Based on our results (see Additional file 1 Tables S7-S10), we see that indeed the Spearman correlation is unaffected while the Pearson correlation is markedly reduced in the number of predicted targets (in some cases not having any predicted targets). These results clearly demonstrate the differences in the correlation methods and their behavior fits well with the previously described assumptions made in the correlation methods.
The superior performance of the Spearman correlation method over Pearson correlation above is consistent with previous evaluations of these methods [35, 36]. Rank correlations are not easily influenced by skewness or the high levels of variability that is often observed in Affymetrix microarray data of the type that was used in this study.
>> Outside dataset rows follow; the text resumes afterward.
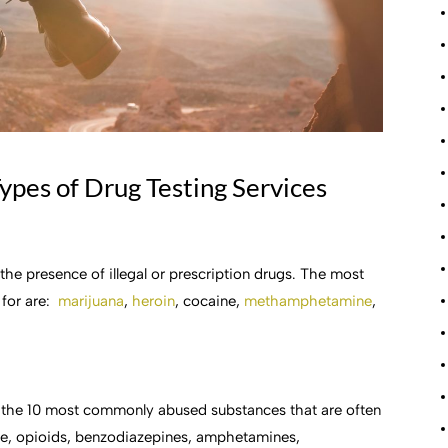
ypes of Drug Testing Services
 the presence of illegal or prescription drugs. The most
 for are:
marijuana
,
heroin
, cocaine,
methamphetamine
,
of the 10 most commonly abused substances that are often
ne, opioids, benzodiazepines, amphetamines,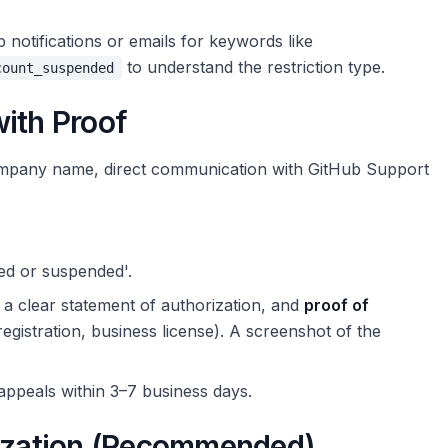
.
notifications or emails for keywords like
to understand the restriction type.
count_suspended
ith Proof
company name, direct communication with GitHub Support
ed or suspended'.
a clear statement of authorization, and
proof of
gistration, business license). A screenshot of the
appeals within 3–7 business days.
nization (Recommended)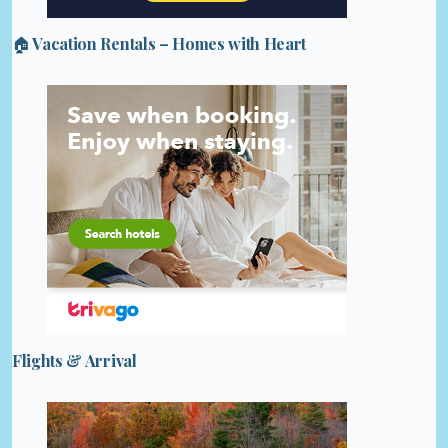
🏠 Vacation Rentals – Homes with Heart
Flights & Arrival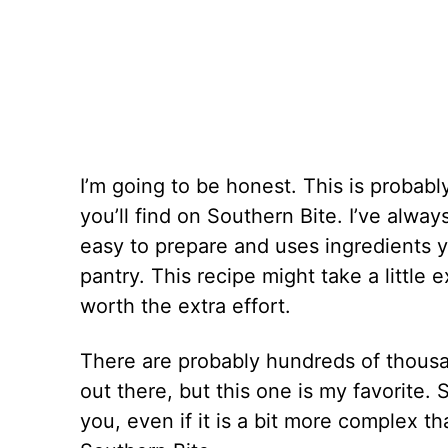
I’m going to be honest. This is probab
you’ll find on Southern Bite. I’ve alway
easy to prepare and uses ingredients 
pantry. This recipe might take a little 
worth the extra effort.
There are probably hundreds of thousa
out there, but this one is my favorite. S
you, even if it is a bit more complex t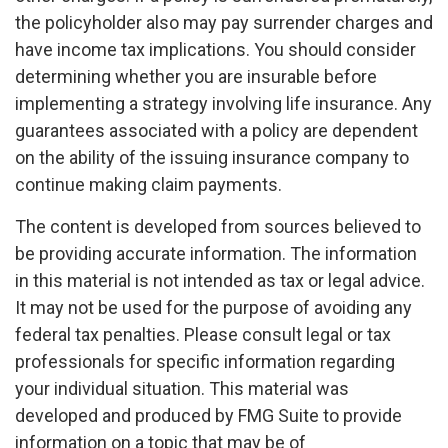
the policyholder also may pay surrender charges and
have income tax implications. You should consider
determining whether you are insurable before
implementing a strategy involving life insurance. Any
guarantees associated with a policy are dependent
on the ability of the issuing insurance company to
continue making claim payments.
The content is developed from sources believed to
be providing accurate information. The information
in this material is not intended as tax or legal advice.
It may not be used for the purpose of avoiding any
federal tax penalties. Please consult legal or tax
professionals for specific information regarding
your individual situation. This material was
developed and produced by FMG Suite to provide
information on a topic that may be of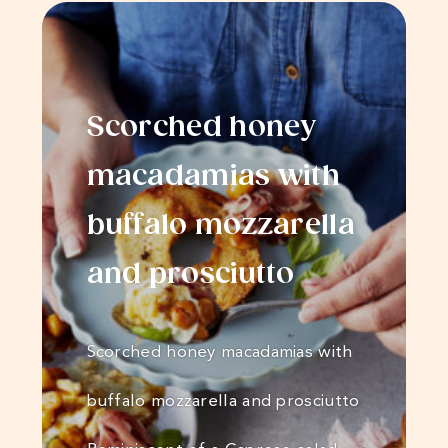
Scorched honey
macadamias with
buffalo mozzarella
and prosciutto
Scorched honey macadamias with
buffalo mozzarella and prosciutto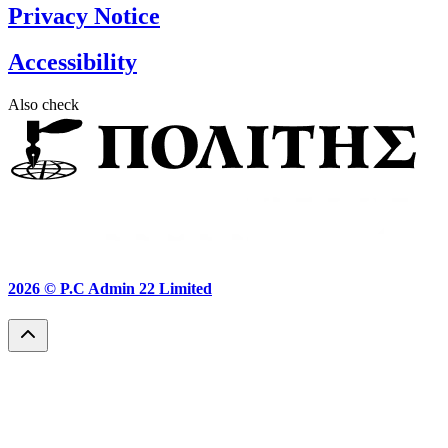
Privacy Notice
Accessibility
Also check
2026 ©
P.C Admin 22 Limited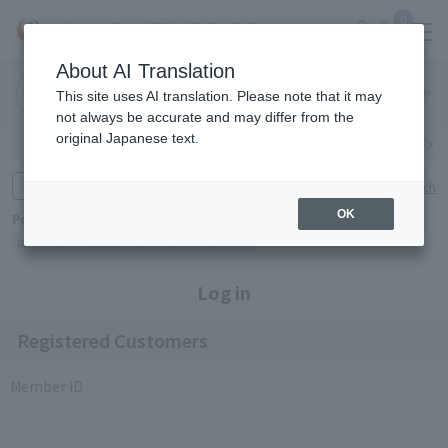
0
About AI Translation
Narita
Haneda
This site uses AI translation. Please note that it may
Airport
Airport
Click here
not always be accurate and may differ from the
original Japanese text.
Search by category
Search by brand
Enter product name and keywords
Click here for detailed search
OK
Popular Keywords
Refa
TUMI
Hakushu
IQOS
est
Philip Morris
Log in
Registered Customers
Member ID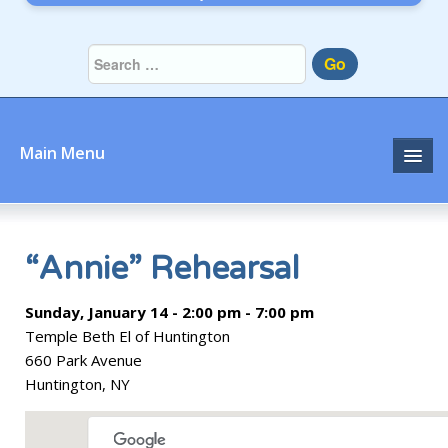
Go
Main Menu
Home
About
“Annie” Rehearsal
Community
Sunday, January 14 - 2:00 pm - 7:00 pm
Temple Beth El of Huntington
Prayer
660 Park Avenue
Huntington, NY
Learn
Join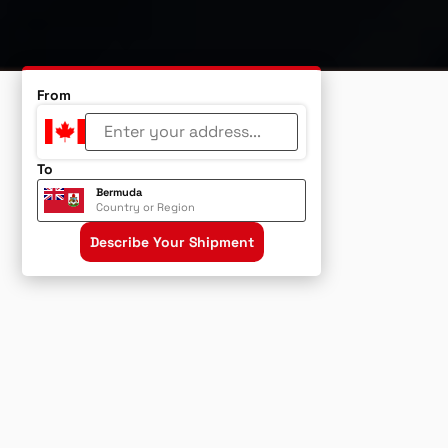
From
To
Bermuda
Country or Region
Describe Your Shipment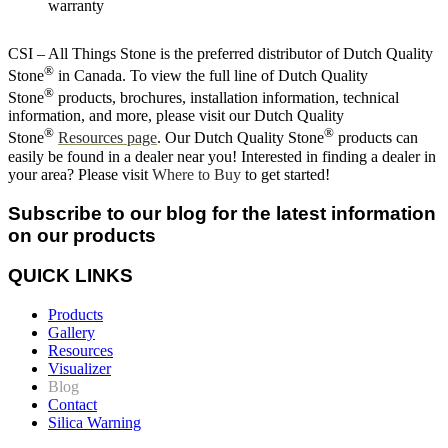
warranty
CSI – All Things Stone is the preferred distributor of Dutch Quality
®
Stone
in Canada. To view the full line of Dutch Quality
®
Stone
products, brochures, installation information, technical
information, and more, please visit our Dutch Quality
®
®
Stone
Resources page
. Our Dutch Quality Stone
products can
easily be found in a dealer near you! Interested in finding a dealer in
your area? Please visit
Where to Buy
to get started!
Subscribe to our blog for the latest information
on our products
QUICK LINKS
Products
Gallery
Resources
Visualizer
Blog
Contact
Silica Warning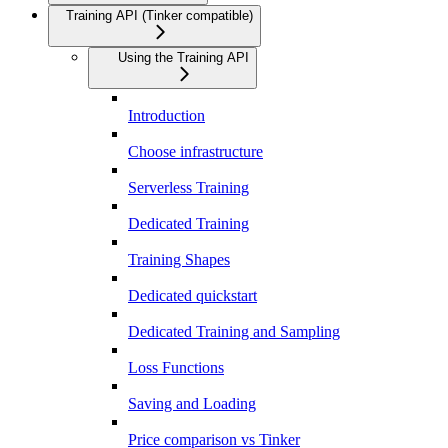
Training API (Tinker compatible)
Using the Training API
Introduction
Choose infrastructure
Serverless Training
Dedicated Training
Training Shapes
Dedicated quickstart
Dedicated Training and Sampling
Loss Functions
Saving and Loading
Price comparison vs Tinker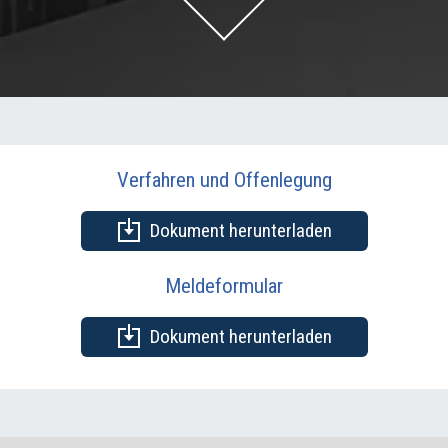
Verfahren und Offenlegung
Dokument herunterladen
Meldeformular
Dokument herunterladen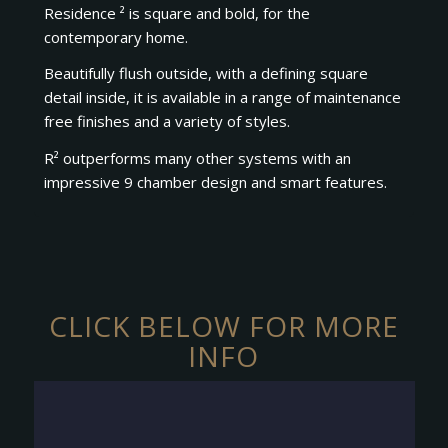
Residence ² is square and bold, for the
contemporary home.
Beautifully flush outside, with a defining square
detail inside, it is available in a range of maintenance
free finishes and a variety of styles.
R² outperforms many other systems with an
impressive 9 chamber design and smart features.
CLICK BELOW FOR MORE
INFO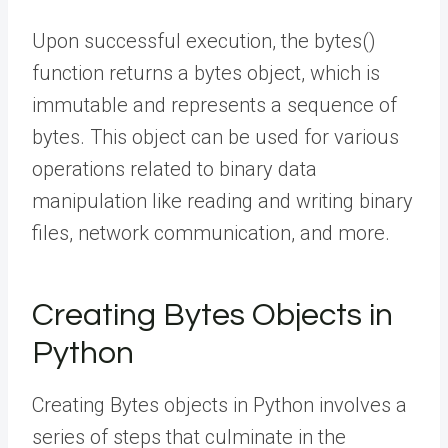
Upon successful execution, the bytes()
function returns a bytes object, which is
immutable and represents a sequence of
bytes. This object can be used for various
operations related to binary data
manipulation like reading and writing binary
files, network communication, and more.
Creating Bytes Objects in
Python
Creating Bytes objects in Python involves a
series of steps that culminate in the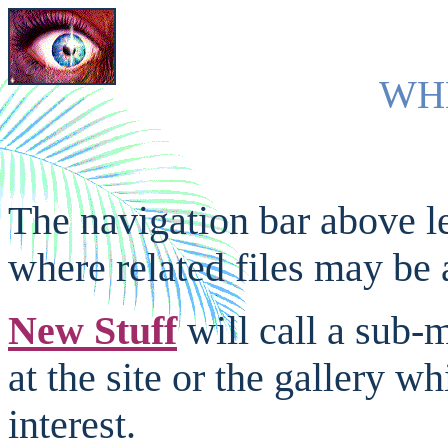
W
H
The navigation bar above l
where related files may be 
New Stuff
will call a sub-
at the site or the gallery w
interest.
In contrast, the Pearson correlation method is very sensitive to noise in the data due to extreme values, improper normalization and skewness.
In this study, we have used several correlation methods (Pearson and Spearman correlation), as well as CRE detection methods (≥1 CRE and CRE Over-representation), in order to predict targets of regulated genes in wild-type that may be confirmed to be targets as genes that are misregulated using microarray data from a TF mutant/transgenic. The purpose of using and combining these methods was to attempt to make predictions for associations between candidate TFs and their targets using microarray expression data and sequence data. While similar approaches have been used before in several studies [13, 14], to date correlation and CRE detection methods have not been compared previously to determine which is the most effective (alone or in combination) in a practical application on microarray data from datasets of wild-type and TF mutants for Arabidopsis genomic data. Further, no current tool allows for the flexibility of using ones own microarray data, as well as several different CRE and correlation based methods (as well as the overlap for predicted targets), in order to make predictions of putative TF →target relationships. In order to make this assessment, we used several datasets, taken from the literature for canonical examples of microarray expression datasets involving TFs regulated by several different types of external stimuli (e.g. light, pathogen infection, hormone response and abiotic stress response) that represent several TF families, including two plant-specific TF families. The mutagenesis of these TFs within these microarray studies then allowed us to evaluate how well our prediction methods captured genes that would be affected by candidate TFs on a transcriptome level.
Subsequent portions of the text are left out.